Pulizia e sanificazione dell’istituto

Tra le misure che dovranno essere attivate all’interno delle scuole c’è la pulizia e la sanificazione dei locali per sventare qualsiasi tipo di focolaio di potenziale infezione.

La sanificazione dovrà essere calendarizzata in un registro che va aggiornato in modo costante e non dovrà riguardare soltanto le aule, ma anche tutti gli spazi comuni, i servizi igienici, le palestre etc.

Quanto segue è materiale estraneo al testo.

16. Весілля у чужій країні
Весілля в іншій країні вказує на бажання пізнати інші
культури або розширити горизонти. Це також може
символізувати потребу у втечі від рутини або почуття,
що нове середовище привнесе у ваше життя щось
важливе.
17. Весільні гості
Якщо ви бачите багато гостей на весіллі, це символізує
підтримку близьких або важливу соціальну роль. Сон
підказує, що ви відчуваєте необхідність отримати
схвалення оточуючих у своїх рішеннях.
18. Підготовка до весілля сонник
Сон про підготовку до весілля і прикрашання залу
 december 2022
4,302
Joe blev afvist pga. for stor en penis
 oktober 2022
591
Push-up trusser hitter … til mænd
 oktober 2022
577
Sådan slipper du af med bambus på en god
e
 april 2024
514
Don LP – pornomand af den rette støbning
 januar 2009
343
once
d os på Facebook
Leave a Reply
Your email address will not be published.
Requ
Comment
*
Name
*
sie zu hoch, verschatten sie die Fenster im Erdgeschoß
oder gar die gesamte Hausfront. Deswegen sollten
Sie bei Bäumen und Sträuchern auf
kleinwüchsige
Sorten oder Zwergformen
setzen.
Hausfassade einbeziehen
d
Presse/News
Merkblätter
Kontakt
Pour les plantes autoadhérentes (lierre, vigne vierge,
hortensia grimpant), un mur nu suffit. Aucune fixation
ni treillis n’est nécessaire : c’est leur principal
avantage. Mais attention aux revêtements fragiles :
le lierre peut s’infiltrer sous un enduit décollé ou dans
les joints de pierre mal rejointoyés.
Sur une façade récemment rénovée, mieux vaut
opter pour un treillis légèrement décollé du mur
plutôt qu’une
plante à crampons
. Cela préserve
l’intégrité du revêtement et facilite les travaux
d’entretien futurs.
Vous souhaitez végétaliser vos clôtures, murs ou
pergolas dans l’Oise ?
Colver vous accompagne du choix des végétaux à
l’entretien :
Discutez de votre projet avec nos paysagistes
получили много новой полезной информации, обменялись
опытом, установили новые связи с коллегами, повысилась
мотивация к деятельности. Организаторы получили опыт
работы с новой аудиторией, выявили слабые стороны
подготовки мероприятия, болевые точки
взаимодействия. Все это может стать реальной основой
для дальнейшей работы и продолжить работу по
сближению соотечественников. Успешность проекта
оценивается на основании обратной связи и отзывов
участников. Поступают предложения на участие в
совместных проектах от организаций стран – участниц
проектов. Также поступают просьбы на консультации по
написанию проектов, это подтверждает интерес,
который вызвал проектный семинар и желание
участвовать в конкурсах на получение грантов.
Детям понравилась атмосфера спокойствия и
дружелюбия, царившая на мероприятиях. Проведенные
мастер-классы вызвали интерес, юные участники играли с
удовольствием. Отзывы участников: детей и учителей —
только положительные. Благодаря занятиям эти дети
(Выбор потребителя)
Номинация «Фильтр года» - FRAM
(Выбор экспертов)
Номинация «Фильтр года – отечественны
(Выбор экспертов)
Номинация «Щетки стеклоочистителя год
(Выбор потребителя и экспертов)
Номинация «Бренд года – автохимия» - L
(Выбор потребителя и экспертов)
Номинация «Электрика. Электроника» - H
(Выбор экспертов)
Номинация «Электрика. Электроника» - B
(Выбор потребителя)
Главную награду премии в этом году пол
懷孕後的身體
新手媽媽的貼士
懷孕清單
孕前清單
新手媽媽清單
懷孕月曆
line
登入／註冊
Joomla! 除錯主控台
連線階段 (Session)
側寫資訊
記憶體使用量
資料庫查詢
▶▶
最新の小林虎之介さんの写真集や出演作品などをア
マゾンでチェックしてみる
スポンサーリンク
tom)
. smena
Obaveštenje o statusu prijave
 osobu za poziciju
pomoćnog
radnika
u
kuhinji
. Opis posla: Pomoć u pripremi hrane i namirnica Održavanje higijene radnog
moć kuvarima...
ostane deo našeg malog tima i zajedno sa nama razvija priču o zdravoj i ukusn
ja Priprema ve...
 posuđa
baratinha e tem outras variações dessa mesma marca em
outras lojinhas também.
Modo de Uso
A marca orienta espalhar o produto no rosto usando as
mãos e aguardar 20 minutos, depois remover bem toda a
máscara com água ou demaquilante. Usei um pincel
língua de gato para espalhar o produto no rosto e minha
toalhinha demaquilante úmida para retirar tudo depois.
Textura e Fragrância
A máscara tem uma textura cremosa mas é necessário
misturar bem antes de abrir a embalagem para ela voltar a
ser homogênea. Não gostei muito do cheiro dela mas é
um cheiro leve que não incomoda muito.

Alla pianificazione da cronoprogramma bisogna aggiungere la sanificazione straordinaria, che potrà attivarsi in caso di segnalazioni all’interno della scuola di persone con sintomi.

Uso di specifiche soluzioni disinfettanti

La sanificazione comporta la decontaminazione dei luoghi con abbattimento del potenziale virale per cui è necessario l’utilizzo di specifiche sostanze disinfettanti.

Chi se ne dovrà occupare?

Il personale ATA sarà addetto alla sanificazione iniziale, ordinaria e straordinaria. Per far ciò sarà necessaria una specifica formazione per maneggiare i disinfettanti necessari.

Informazioni ancora non definitive

Ricordiamo che al momento non esiste un regolamento definitivo adottato e che il dibattito e il confronto è ancora aperto. A ricordarlo lo stesso ministero parlando di “bozza su cui ora le Organizzazioni sindacali presenteranno le loro osservazioni. Le misure saranno poi inviate al Comitato tecnico-scientifico per una valutazione, come necessario, e solo allora saranno validate. Lo rende noto il ministero dell’Istruzione.”